**ASSIGNED TASK:** Extract every line below that contains the word "Rekomenduojamas".

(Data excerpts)
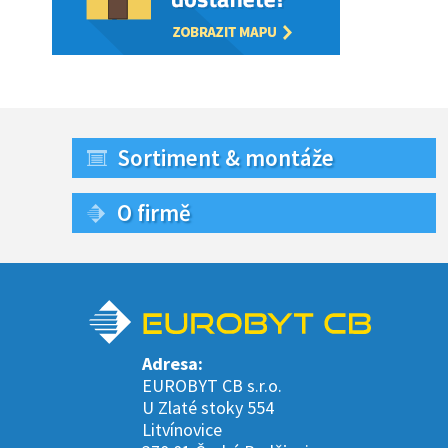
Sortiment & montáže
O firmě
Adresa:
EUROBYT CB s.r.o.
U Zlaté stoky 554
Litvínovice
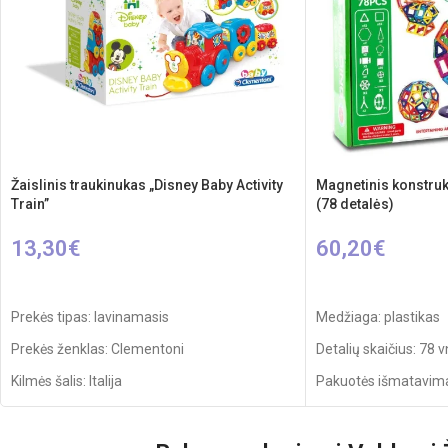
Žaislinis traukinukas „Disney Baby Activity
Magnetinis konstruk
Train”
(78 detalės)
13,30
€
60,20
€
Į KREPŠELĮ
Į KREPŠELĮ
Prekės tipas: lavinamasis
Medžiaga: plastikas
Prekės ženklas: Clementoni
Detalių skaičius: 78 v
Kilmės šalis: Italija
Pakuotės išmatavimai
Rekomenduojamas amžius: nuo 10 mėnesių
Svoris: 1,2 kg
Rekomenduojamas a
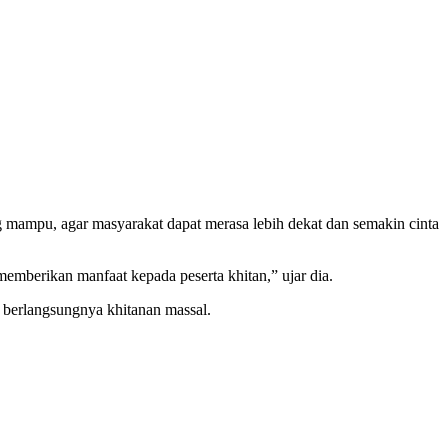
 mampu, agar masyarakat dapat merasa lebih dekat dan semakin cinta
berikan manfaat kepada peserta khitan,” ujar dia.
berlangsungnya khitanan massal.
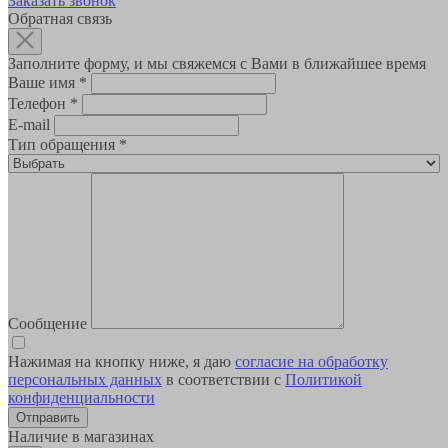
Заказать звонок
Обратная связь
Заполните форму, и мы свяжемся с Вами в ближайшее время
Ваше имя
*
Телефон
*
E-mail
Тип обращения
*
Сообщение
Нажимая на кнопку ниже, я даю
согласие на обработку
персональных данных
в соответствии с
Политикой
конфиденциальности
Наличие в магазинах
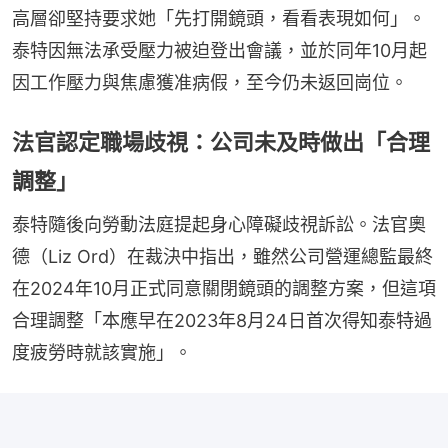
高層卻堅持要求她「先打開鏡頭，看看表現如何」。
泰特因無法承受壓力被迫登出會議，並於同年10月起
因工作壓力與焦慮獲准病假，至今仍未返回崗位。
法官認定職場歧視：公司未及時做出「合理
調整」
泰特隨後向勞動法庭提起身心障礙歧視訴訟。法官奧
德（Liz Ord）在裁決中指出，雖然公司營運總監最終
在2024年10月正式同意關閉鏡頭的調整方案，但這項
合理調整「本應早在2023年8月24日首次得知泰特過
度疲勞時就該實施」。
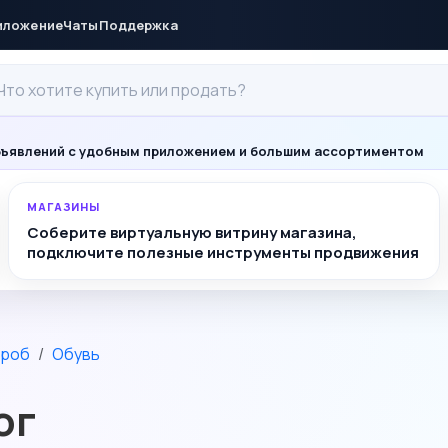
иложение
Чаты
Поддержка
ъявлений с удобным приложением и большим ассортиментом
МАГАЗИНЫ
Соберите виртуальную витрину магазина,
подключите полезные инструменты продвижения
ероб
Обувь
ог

**SOLUTION TO THIS PROBLEM:**
Rekomenduojamas amžius: nuo 10 mėnesių
Rekomenduojamas a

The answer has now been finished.